=== Exercise materials ===
------------------------------------------------------------------------
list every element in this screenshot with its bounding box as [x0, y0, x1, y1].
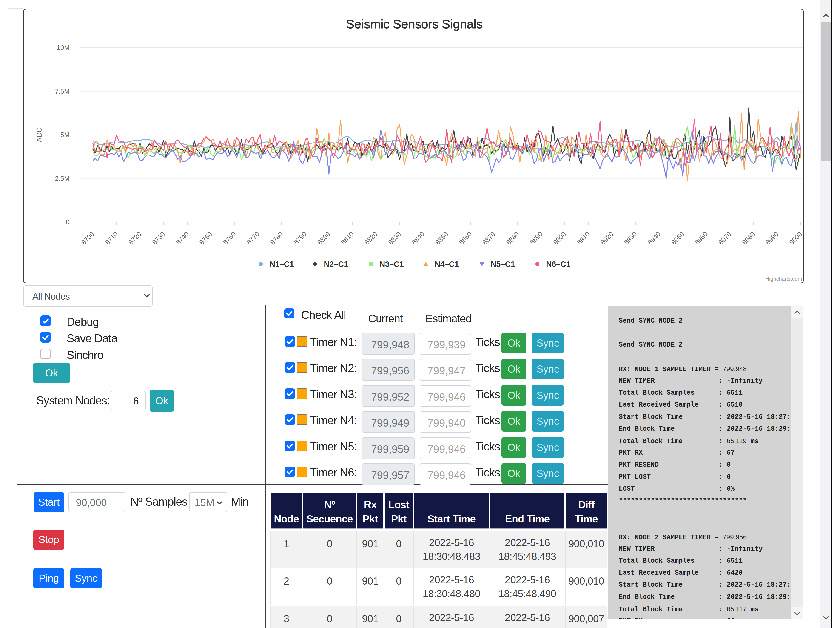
- svg-text:Highcharts.com: Highcharts.com: [765, 276, 802, 282]
- svg-text:8750: 8750: [198, 230, 213, 246]
- svg-text:8910: 8910: [575, 230, 591, 246]
- svg-text:0: 0: [66, 218, 69, 226]
- svg-text:2.5M: 2.5M: [55, 175, 69, 182]
- svg-text:8830: 8830: [387, 230, 403, 246]
- svg-text:7.5M: 7.5M: [55, 88, 69, 95]
- svg-text:8930: 8930: [622, 230, 638, 246]
- svg-text:8920: 8920: [599, 230, 615, 246]
- svg-text:8940: 8940: [646, 230, 662, 246]
- svg-text:8740: 8740: [174, 230, 190, 246]
- svg-text:8960: 8960: [693, 230, 709, 246]
- svg-text:8900: 8900: [552, 230, 567, 246]
- svg-text:8780: 8780: [268, 230, 284, 246]
- svg-text:9000: 9000: [788, 230, 804, 246]
- svg-text:5M: 5M: [60, 131, 69, 138]
- svg-text:N2–C1: N2–C1: [324, 259, 348, 268]
- svg-text:8770: 8770: [245, 230, 261, 246]
- svg-text:8810: 8810: [339, 230, 355, 246]
- svg-text:8820: 8820: [363, 230, 379, 246]
- svg-text:N5–C1: N5–C1: [491, 259, 515, 268]
- svg-text:ADC: ADC: [35, 127, 43, 142]
- svg-text:8850: 8850: [434, 230, 450, 246]
- svg-text:8730: 8730: [151, 230, 166, 246]
- svg-text:8790: 8790: [292, 230, 308, 246]
- svg-text:N4–C1: N4–C1: [434, 259, 459, 268]
- svg-text:8710: 8710: [104, 230, 119, 246]
- svg-text:8720: 8720: [127, 230, 143, 246]
- svg-text:N3–C1: N3–C1: [379, 259, 404, 268]
- svg-text:Seismic Sensors Signals: Seismic Sensors Signals: [346, 17, 483, 31]
- svg-text:8840: 8840: [410, 230, 426, 246]
- svg-text:8760: 8760: [221, 230, 237, 246]
- svg-text:8950: 8950: [670, 230, 685, 246]
- svg-text:N1–C1: N1–C1: [270, 259, 294, 268]
- svg-text:8870: 8870: [481, 230, 497, 246]
- svg-text:8880: 8880: [505, 230, 520, 246]
- svg-text:8860: 8860: [458, 230, 473, 246]
- svg-text:N6–C1: N6–C1: [546, 259, 570, 268]
- svg-text:8700: 8700: [80, 230, 96, 246]
- svg-text:8980: 8980: [741, 230, 756, 246]
- svg-text:8990: 8990: [764, 230, 780, 246]
- svg-text:8970: 8970: [717, 230, 733, 246]
- svg-text:10M: 10M: [57, 44, 69, 51]
- svg-text:8800: 8800: [316, 230, 332, 246]
- svg-text:8890: 8890: [528, 230, 544, 246]
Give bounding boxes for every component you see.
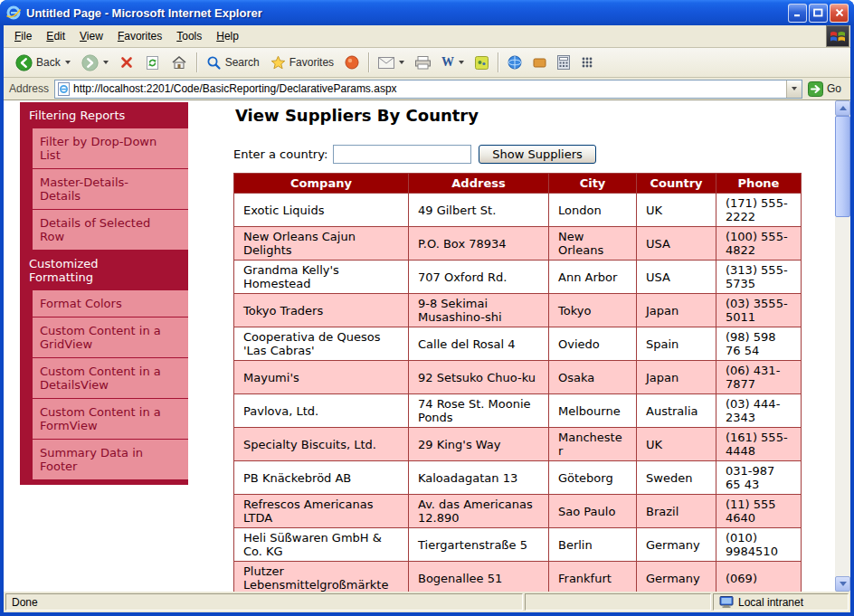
------------------------------------------------------------------------
=== Task goal ===
List each line of the records that holds the string "bounding".

=== Written answer ===
list every element in this screenshot with its bounding box as [x0, y0, x1, y1].
Give bounding boxes for every component you see.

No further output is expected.